ATDTDA (5.1) - The Etienne-Louis Malus

grladams at teleport.com grladams at teleport.com
Mon Mar 26 16:19:52 CDT 2007


Now I had figured somehow that the Chums were receiving instructions from a
force that wanted to send them on tasks that would prevent the world from
noticing that time travellers were infiltrating among us. There is an
underlying a battle to shut down the Tesla type forces by the Vibe forces
or some other controllers (barons) in order to bolster the effect of what a
grid of paying customers would be for them. The chums are the epitome of
off the grid living though, and I've wondered why they get saddled with
these missions. The visitors from time travel think of innocence as a
commodity, and there's some kind of wishful harvesting of this and other
goods that isn't spoken of overtly too much in the novel but seems to be in
there. I think if people 'did' realize that the visitors were here
harvesing innocence (or taking whatever they take), there'd be some guilty
consciences, about how we "know" something bad is going to happen because
we got to see it via the way these visitors (presences) from the future
cherish this stuff that they're coveting that we still have. Like Yahsmeen
and others, they have a power of being able to just peek and see glimmers,
there's this whole underlying thing in the book about how there are people
among us, who have seen glimmers, let's say a current example would be Al
Gore, for example, and unless we want to go around with guilt we have to do
something. 


Original Message:
-----------------
From: Mark Kohut markekohut at yahoo.com
Date: Mon, 26 Mar 2007 06:01:27 -0700 (PDT)
To: johncarvill at hotmail.com, pynchon-l at waste.org
Subject: RE: ATDTDA (5.1) - The Etienne-Louis Malus


I sorta see the Chums as us, as we bourgeois, the bourgeois, yes, really
'doing nothing' but
  trying to work and live a little.......how quickly the Chums get "married
with kids" to live
  out their 'grace-filled' lives BETWEEN the wars......???

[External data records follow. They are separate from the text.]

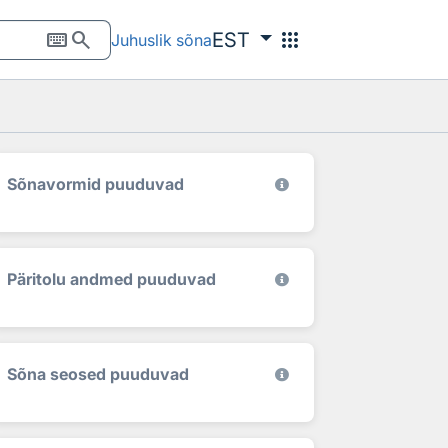
keyboard
search
apps
EST
Juhuslik sõna
Sõnavormid puuduvad
Päritolu andmed puuduvad
Sõna seosed puuduvad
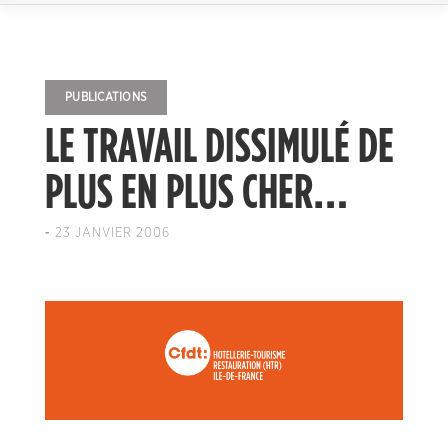
PUBLICATIONS
LE TRAVAIL DISSIMULÉ DE
PLUS EN PLUS CHER…
-
23 JANVIER 2006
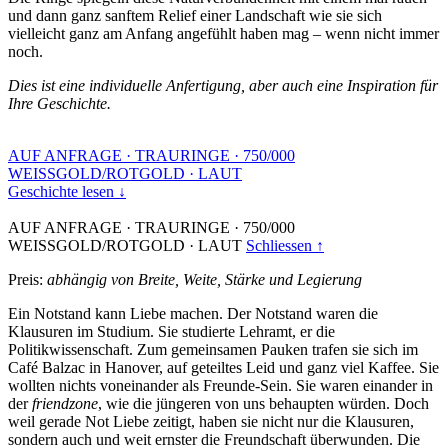
und dann ganz sanftem Relief einer Landschaft wie sie sich
vielleicht ganz am Anfang angefühlt haben mag – wenn nicht immer
noch.
Dies ist eine individuelle Anfertigung, aber auch eine Inspiration für
Ihre Geschichte.
AUF ANFRAGE
·
TRAURINGE
·
750/000
WEISSGOLD/ROTGOLD
·
LAUT
Geschichte lesen ↓
AUF ANFRAGE
·
TRAURINGE
·
750/000
WEISSGOLD/ROTGOLD
·
LAUT
Schliessen ↑
Preis:
abhängig von Breite, Weite, Stärke und Legierung
Ein Notstand kann Liebe machen. Der Notstand waren die
Klausuren im Studium. Sie studierte Lehramt, er die
Politikwissenschaft. Zum gemeinsamen Pauken trafen sie sich im
Café Balzac in Hanover, auf geteiltes Leid und ganz viel Kaffee. Sie
wollten nichts voneinander als Freunde-Sein. Sie waren einander in
der
friendzone
, wie die jüngeren von uns behaupten würden. Doch
weil gerade Not Liebe zeitigt, haben sie nicht nur die Klausuren,
sondern auch und weit ernster die Freundschaft überwunden. Die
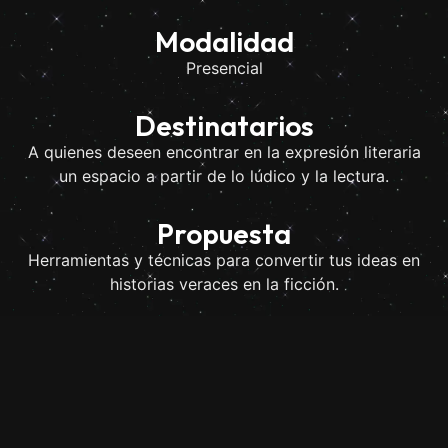
Modalidad
Presencial
Destinatarios
A quienes deseen encontrar en la expresión literaria
un espacio a partir de lo lúdico y la lectura.
Propuesta
Herramientas y técnicas para convertir tus ideas en
historias veraces en la ficción.
Itinerario
Encuentro1: desbloqueo creativo
Encuentro 2: exploración de personajes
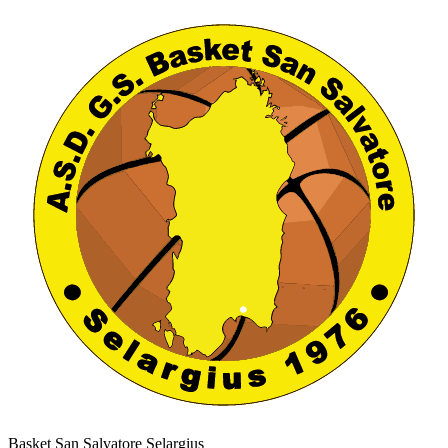
Basket San Salvatore Selargius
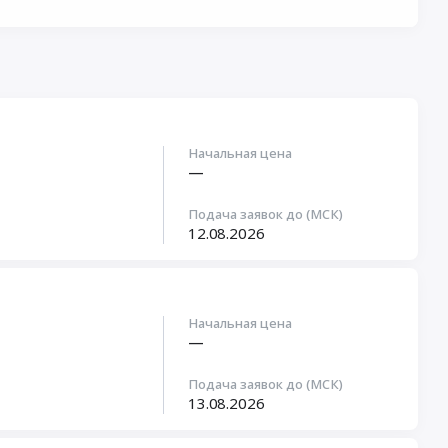
Начальная цена
—
Подача заявок до (МСК)
12.08.2026
Начальная цена
—
Подача заявок до (МСК)
13.08.2026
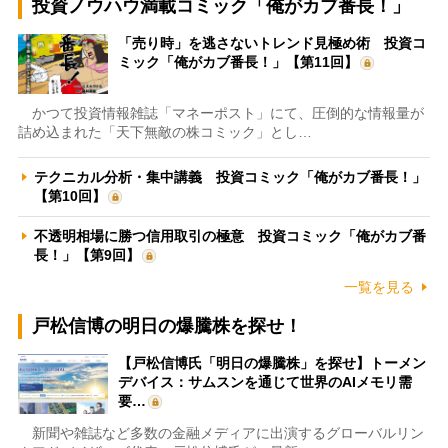
投資ノウハウ満載コミック「俺がカブ番長！」
「売り時」を逃さないトレンド見極め術 投資コ
ミック「俺がカブ番長！」【第11回】
かつて投資情報雑誌「マネーポスト」にて、圧倒的な情報量が
詰め込まれた「天下無敵の株コミック」とし…
テクニカル分析・集中講義 投資コミック「俺がカブ番長！」
【第10回】
不透明相場に勝つ信用取引の極意 投資コミック「俺がカブ番
長！」【第9回】
一覧を見る
戸松信博の明日の爆騰株を探せ！
【戸松信博氏「明日の爆騰株」を探せ】トーメン
デバイス：サムスンを通じて世界のAIメモリ需
要…
新聞や雑誌など多数の金融メディアに出演するグローバルリン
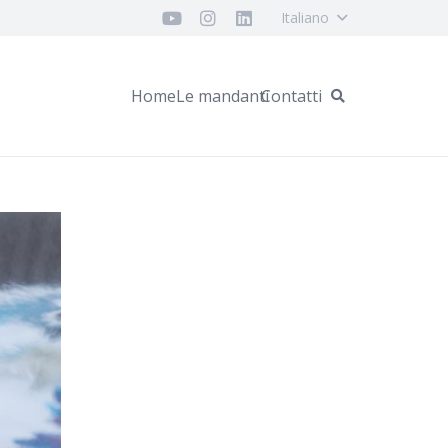
Italiano
Home
Le mandanti
Contatti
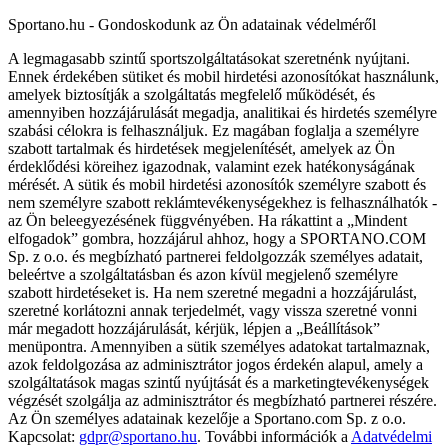
Sportano.hu - Gondoskodunk az Ön adatainak védelméről
A legmagasabb szintű sportszolgáltatásokat szeretnénk nyújtani.
Ennek érdekében sütiket és mobil hirdetési azonosítókat használunk,
amelyek biztosítják a szolgáltatás megfelelő működését, és
amennyiben hozzájárulását megadja, analitikai és hirdetés személyre
szabási célokra is felhasználjuk. Ez magában foglalja a személyre
szabott tartalmak és hirdetések megjelenítését, amelyek az Ön
érdeklődési köreihez igazodnak, valamint ezek hatékonyságának
mérését. A sütik és mobil hirdetési azonosítók személyre szabott és
nem személyre szabott reklámtevékenységekhez is felhasználhatók -
az Ön beleegyezésének függvényében. Ha rákattint a „Mindent
elfogadok” gombra, hozzájárul ahhoz, hogy a SPORTANO.COM
Sp. z o.o. és megbízható partnerei feldolgozzák személyes adatait,
beleértve a szolgáltatásban és azon kívül megjelenő személyre
szabott hirdetéseket is. Ha nem szeretné megadni a hozzájárulást,
szeretné korlátozni annak terjedelmét, vagy vissza szeretné vonni
már megadott hozzájárulását, kérjük, lépjen a „Beállítások”
menüpontra. Amennyiben a sütik személyes adatokat tartalmaznak,
azok feldolgozása az adminisztrátor jogos érdekén alapul, amely a
szolgáltatások magas szintű nyújtását és a marketingtevékenységek
végzését szolgálja az adminisztrátor és megbízható partnerei részére.
Az Ön személyes adatainak kezelője a Sportano.com Sp. z o.o.
Kapcsolat:
gdpr@sportano.hu
. További információk a
Adatvédelmi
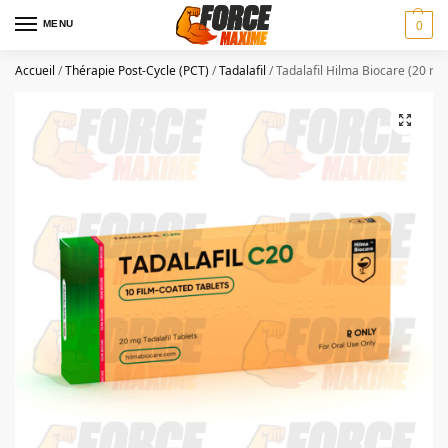
MENU
0
Accueil
/
Thérapie Post-Cycle (PCT)
/
Tadalafil
/
Tadalafil Hilma Biocare (20 mg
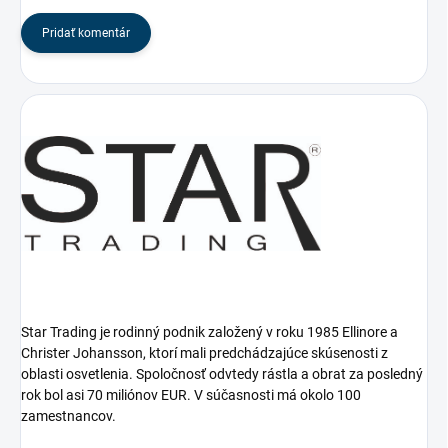
Pridať komentár
Star Trading je rodinný podnik založený v roku 1985 Ellinore a
Christer Johansson, ktorí mali predchádzajúce skúsenosti z
oblasti osvetlenia.
Spoločnosť odvtedy rástla a obrat za posledný
rok bol asi 70 miliónov EUR.
V súčasnosti má okolo 100
zamestnancov.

Carvill John <johncarvill at hotmail.com> wrote:
  

Tore - among a lot of really great stuff - wrote:

>The Chums constantly flicker in and out of reality, or - perhaps more 
>precisely - slide back and forth along a scale where 'reality' constitutes 
>one pole and 'fiction' the other. It seems fitting that their first 
>touchdown in 'our' world should be at the World's Fair, which - as Monte 
>points out above - is as much a fiction as reality. Later, of course, they 
>come into contact, more or less, with the harsh reality of WW1, but this 
>can't exactly be construed as a steady progression by the Chums from 
>fiction to reality - just think of that fairytale ending to the whole 
>novel, whcih once again situates them squarely in the land of makebelieve.
>Interestingly, the Chums' "dual citizenship in the realms of the quotidian 
>and the ghostly" also applies to the readers of the Chums' adventures. 
>.....


...and what about their fellow baloonists? Penny Black or the crew of the 
Bolshoi Igra? I'm not sure, but I don't think we ever have any defite 
evidence that any of them exist outside of teh Chums' world. We see them 
interact with others, eg the waitresses in the restaurat in Venice, but
that 
scene is viewes through the Chums' eyes so there's nothing there to suggest 
that the Chms' Russian counterparts exist for anyone other than the Chums.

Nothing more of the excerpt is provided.